Cargojet, renowned for its domestic overnight airfreight network in Canada for Amazon and DHL Express, announced on Monday that it has commenced scheduled charter service for Great Vision HK Express to support the rising e-commerce orders from China.
Under a three-year contract with China-based Great Vision HK Express, projected to generate US$116.2 million in total revenue, the Canadian air cargo company will operate at least three flights per week from Hangzhou to Vancouver, British Columbia, using Boeing 767-300 converted freighters.
The agreement highlights the significant role of e-commerce platforms in China — including Shein, Temu, Alibaba, and JD.com — as the main drivers of growth in the air cargo industry over the past two years.
Great Vision HK Express offers cross-border e-commerce logistics services for online sellers, encompassing pickup, pre-sorting, airfreight, customs clearance, warehousing and distribution, and last-mile delivery.
Cargojet (TSX: CJT) stated it began dedicated charter service for Great Vision on May 22 and has completed eight flights so far. Some parcels will be delivered to customers in the Vancouver area, while the rest will be transferred to Cargojet freighters that fly daily to 15 other Canadian cities for nationwide distribution.
Cargojet operates a fleet of 41 Boeing 757 and 767 freighter aircraft. The company’s ability to utilize its existing capacity to service the Great Vision contract suggests the deal will enhance the bottom line without incurring additional startup costs.
“We continue to look for opportunities to maximize asset and aircraft utilization and look forward to a strong partnership with Great Vision HK,” said co-CEO Pauline Dhillon in a news release.
Aviation experts generally agree that Boeing 767 freighters are ideal for regional operations rather than long-haul international routes.
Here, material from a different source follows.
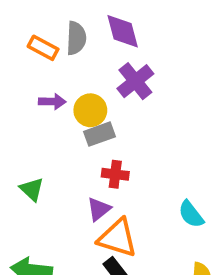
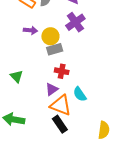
cyan semicircle: (191, 214) -> (80, 94), moved

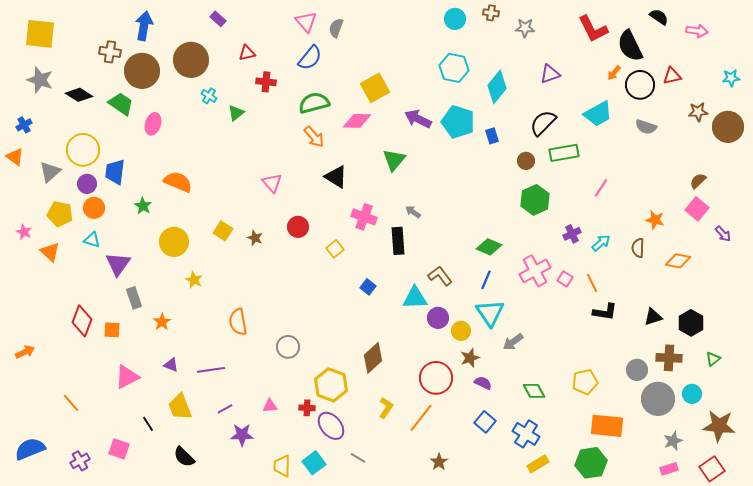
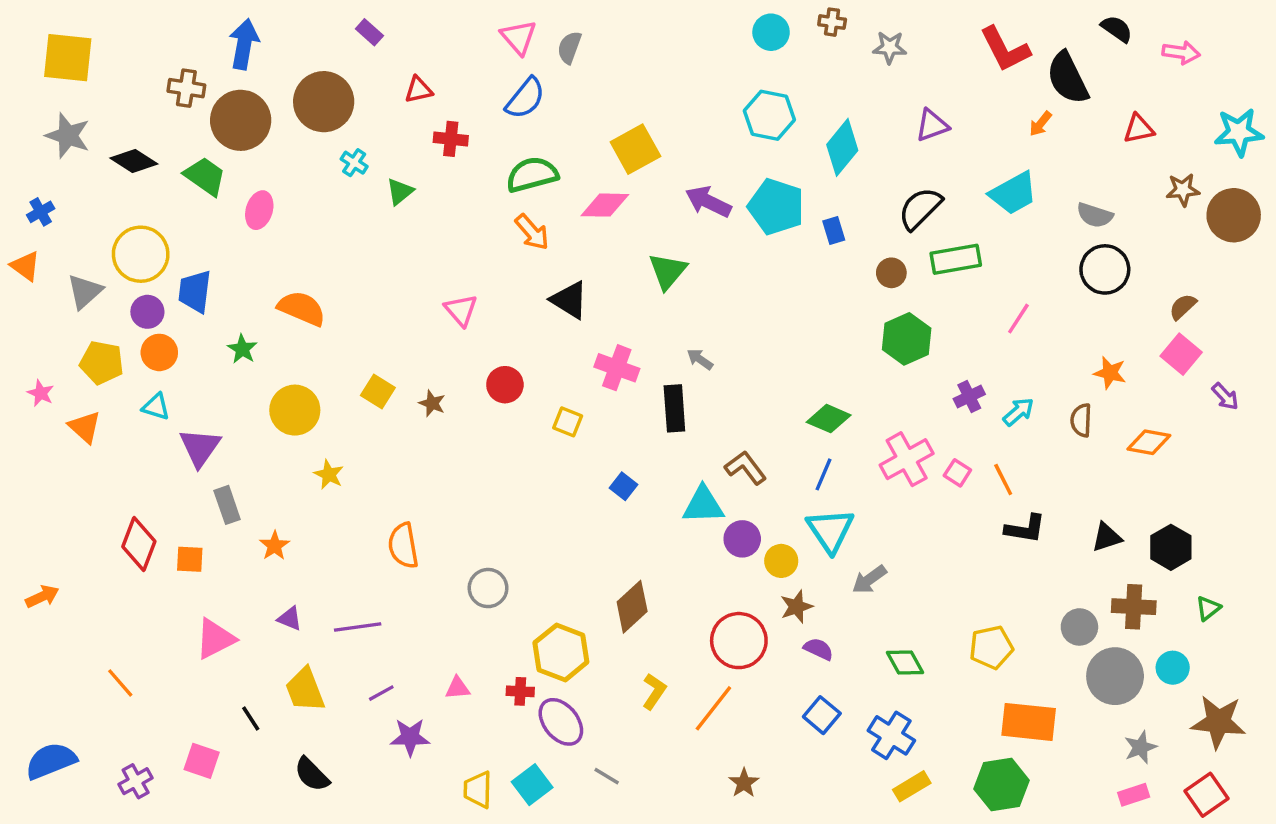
cyan star: (731, 78) -> (1239, 132), size x1.6
black circle: (640, 85) -> (1105, 269), moved
yellow square: (335, 249) -> (568, 422), turned -30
However, airlines often adapt to using the medium widebody aircraft if necessary.
Last year, Cargojet decided against investing in eight Boeing 777 freighters due to the $1.2 billion cost, opting instead to preserve cash flow amid uncertain market conditions. The 777-300, which it was considering, is well-suited for transcontinental e-commerce operations due to its high cubic volume.
Cargojet has not permanently abandoned its plans for 777 freighters. It still holds four 777-300 conversion slots with Israel Aircraft Industries and is negotiating to defer them until market conditions are more favorable for growth, according to executives earlier this year.
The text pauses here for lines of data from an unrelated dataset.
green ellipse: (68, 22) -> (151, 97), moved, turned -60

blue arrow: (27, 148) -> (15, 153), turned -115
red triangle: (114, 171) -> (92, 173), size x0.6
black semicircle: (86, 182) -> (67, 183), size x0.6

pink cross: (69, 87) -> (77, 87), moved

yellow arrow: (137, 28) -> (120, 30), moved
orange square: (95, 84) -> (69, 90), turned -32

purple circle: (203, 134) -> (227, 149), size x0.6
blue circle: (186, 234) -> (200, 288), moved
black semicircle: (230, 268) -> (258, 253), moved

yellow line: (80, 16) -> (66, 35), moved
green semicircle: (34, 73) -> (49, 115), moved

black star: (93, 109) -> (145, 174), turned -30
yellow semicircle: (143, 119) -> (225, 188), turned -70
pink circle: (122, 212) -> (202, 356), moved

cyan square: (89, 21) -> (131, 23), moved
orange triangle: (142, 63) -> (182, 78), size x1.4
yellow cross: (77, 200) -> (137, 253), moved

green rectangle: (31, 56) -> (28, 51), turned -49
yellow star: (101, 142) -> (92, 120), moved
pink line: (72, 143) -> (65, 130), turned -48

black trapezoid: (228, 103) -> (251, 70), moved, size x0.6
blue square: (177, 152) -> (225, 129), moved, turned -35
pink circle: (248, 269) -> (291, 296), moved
The surge in B2C shipments from e-commerce platforms and fast-fashion companies in China has been a significant factor in the air cargo market’s recovery from the pandemic and continues to show robust growth.
New York-based Atlas Air recently announced it will operate two Boeing 747-400 jumbo jets for Shein and Temu to the United States, starting in the third quarter.
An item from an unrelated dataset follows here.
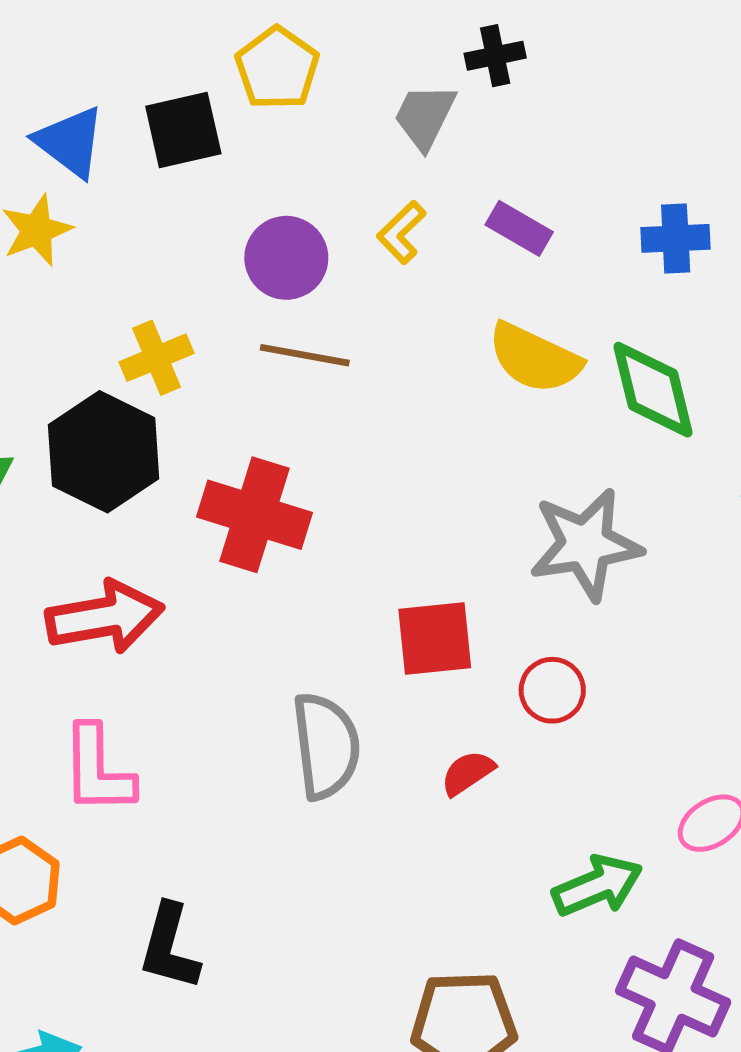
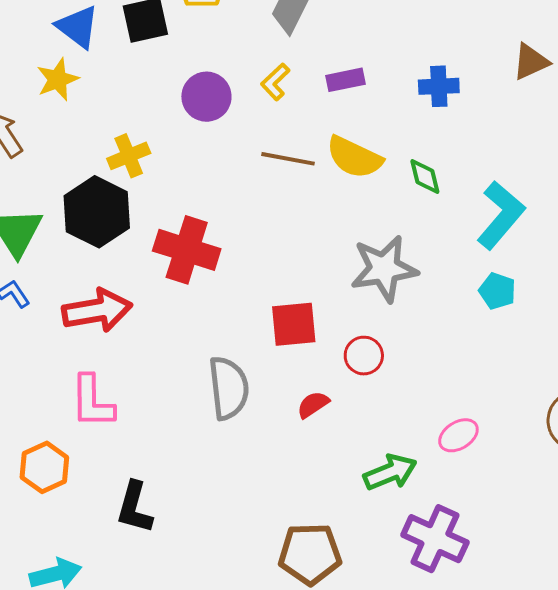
purple rectangle: (519, 228) -> (345, 80), turned -42
brown line: (305, 355) -> (288, 159), moved
green diamond: (653, 390) -> (425, 176), size x0.6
Chinese freight forwarder YunExpress has contracted with Atlas Air to operate 777 freighters multiple times per week on routes between China and the U.S. Additionally, YunExpress has established a private air service between China and Europe with the assistance of Chinese carrier Central Airlines.
Earlier this year, Cargojet’s management expressed cautious optimism about revenue growth as volumes increased in the first quarter, particularly in the domestic market.
Cargojet’s adjusted earnings fell 9% last year to $223 million. The company reported nearly flat revenue of $169 million year over year, while adjusted earnings, excluding accounting measures and taxes, increased by 3.6% to $57 million.
Despite the decline, adjusted EBITDA is double what it was in 2019, before COVID, largely due to diversified lines of business such as dedicated contract transportation.